Every character gets the payoff for the specific issue they struggle with in the movie - For example, Cosmo the Spacedog has an arc where she tries to get Kraglin to call her a "good dog," and Kraglin himself has to master the whistling arrow from Yondu. However, most of those moments immediately stick out as the go-to growth moment. It all feels somewhat cheesy and certainly pales in comparison to this year's Dungeons and Dragons movie, where the ensemble's unique abilities were routinely utilized in extremely clever and exciting ways while still having pay-offs. I also found it really weird that they tried to give Drax a pay-off for his lost daughter considering the last time they gave a damn about that aspect of his personality was nine years ago and a major plot point of Vol. 3 is how stupid Drax is (If anything, it completes the snowball arc of him not understanding metaphors in the first movie to being full-on comedic relief in every subsequent appearance). 

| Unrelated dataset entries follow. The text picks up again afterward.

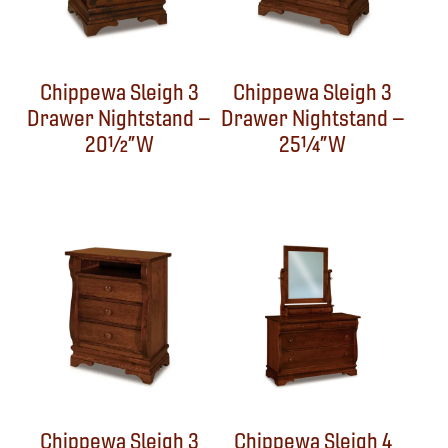
Chippewa Sleigh 3
Chippewa Sleigh 3
Drawer Nightstand –
Drawer Nightstand –
20½”W
25¼”W
Chippewa Sleigh 3
Chippewa Sleigh 4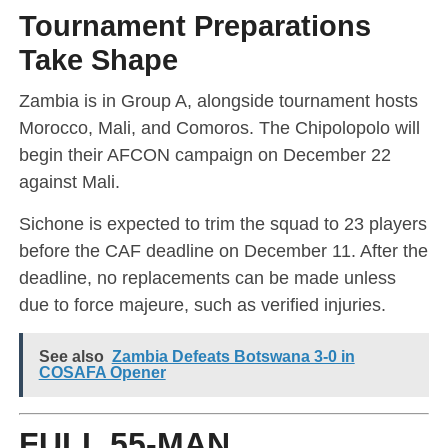
Tournament Preparations
Take Shape
Zambia is in Group A, alongside tournament hosts
Morocco, Mali, and Comoros. The Chipolopolo will
begin their AFCON campaign on December 22
against Mali.
Sichone is expected to trim the squad to 23 players
before the CAF deadline on December 11. After the
deadline, no replacements can be made unless
due to force majeure, such as verified injuries.
See also
Zambia Defeats Botswana 3-0 in
COSAFA Opener
FULL 55-MAN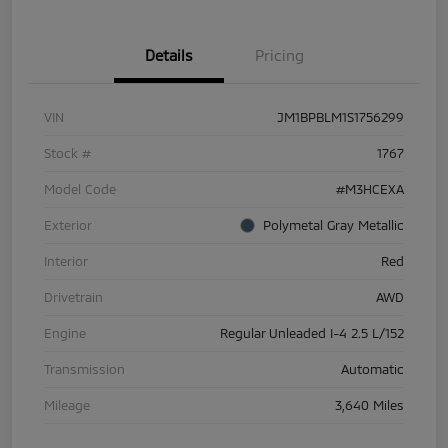
Details
Pricing
VIN
JM1BPBLM1S1756299
Stock #
1767
Model Code
#M3HCEXA
Exterior
Polymetal Gray Metallic
Interior
Red
Drivetrain
AWD
Engine
Regular Unleaded I-4 2.5 L/152
Transmission
Automatic
Mileage
3,640 Miles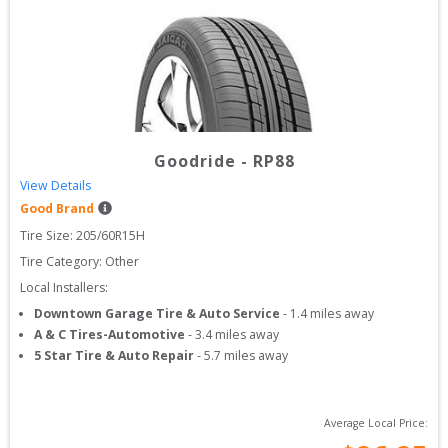
Goodride
-
RP88
View Details
Good Brand
Tire Size: 
205/60R15H
Tire Category:
Other
Local Installers:
Downtown Garage Tire & Auto Service
-
1.4
miles away
A & C Tires-Automotive
-
3.4
miles away
5 Star Tire & Auto Repair
-
5.7
miles away
Average Local Price:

When all is said and done, Guardians of the Galaxy Vol. 3 isn't exactly the yearly slam-dunk I've come to expect from the MCU post-Endgame. If anything, it's a worrying sign that the MCU is slowly going from a yearly franchise-best (No Way Home) to a yearly "pretty good" (Wakanda Forever) to a yearly "not bad" (Vol. 3). Maybe by the time we get to Deadpool 3 in 2024, we'll just be happy if it's watchable. Or maybe they're just lowering our expectations so we won't be too hurt when Fantastic Four is once again awful. Who knows? 

But at least, at the moment, Vol. 3 is still a very solid time at the movies. It's the first MCU flick since Avengers: Infinity War where the CGI was unquestionably great, has an excellent and highly emotional story for Rocket Raccoon, and also uses the MCU's first f-bomb (Yes, this is a PG-13 movie). It's the type of Marvel movie that's more focused on telling a story than setting up an Avengers movie, and I appreciate that. Even if it does mean there's too many jokes and the finale gets too big. 



Overall, I give Guardians of the Galaxy Vol. 3 a 7/10. "Third time's the charm doesn't mean much when they hit it right out of the gate.


The mid-credit scene is the MCU's best, ever.